**WORK ITEM:** Copy the records below exactly, starting at the line that contains "Quando si parla di allenamento, non" and ending at the line that contains "合があります。相続放棄手続きの期限が切れた方も、"; leave out any pictures.

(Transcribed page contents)
· · · ·

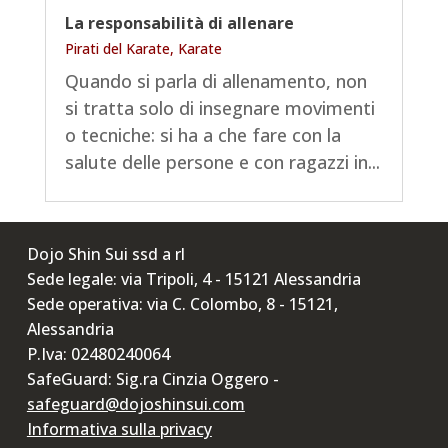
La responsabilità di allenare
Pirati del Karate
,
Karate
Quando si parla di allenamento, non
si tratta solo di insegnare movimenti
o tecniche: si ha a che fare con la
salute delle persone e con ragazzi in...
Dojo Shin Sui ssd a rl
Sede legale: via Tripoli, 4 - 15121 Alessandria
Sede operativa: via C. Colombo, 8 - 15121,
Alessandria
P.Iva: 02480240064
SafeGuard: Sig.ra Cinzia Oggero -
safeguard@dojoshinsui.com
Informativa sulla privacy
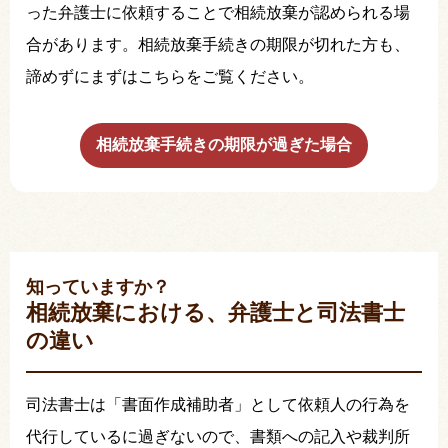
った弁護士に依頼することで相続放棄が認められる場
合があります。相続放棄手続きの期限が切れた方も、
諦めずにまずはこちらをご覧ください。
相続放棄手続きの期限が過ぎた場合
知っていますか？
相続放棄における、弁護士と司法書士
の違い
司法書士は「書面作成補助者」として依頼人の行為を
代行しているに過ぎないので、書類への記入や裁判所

· · · ·

**ANSWER TO THIS PROBLEM:**
Quando si parla di allenamento, non
si tratta solo di insegnare movimenti
o tecniche: si ha a che fare con la
salute delle persone e con ragazzi in...
Dojo Shin Sui ssd a rl
Sede legale: via Tripoli, 4 - 15121 Alessandria
Sede operativa: via C. Colombo, 8 - 15121,
Alessandria
P.Iva: 02480240064
SafeGuard: Sig.ra Cinzia Oggero -
safeguard@dojoshinsui.com
Informativa sulla privacy
った弁護士に依頼することで相続放棄が認められる場
合があります。相続放棄手続きの期限が切れた方も、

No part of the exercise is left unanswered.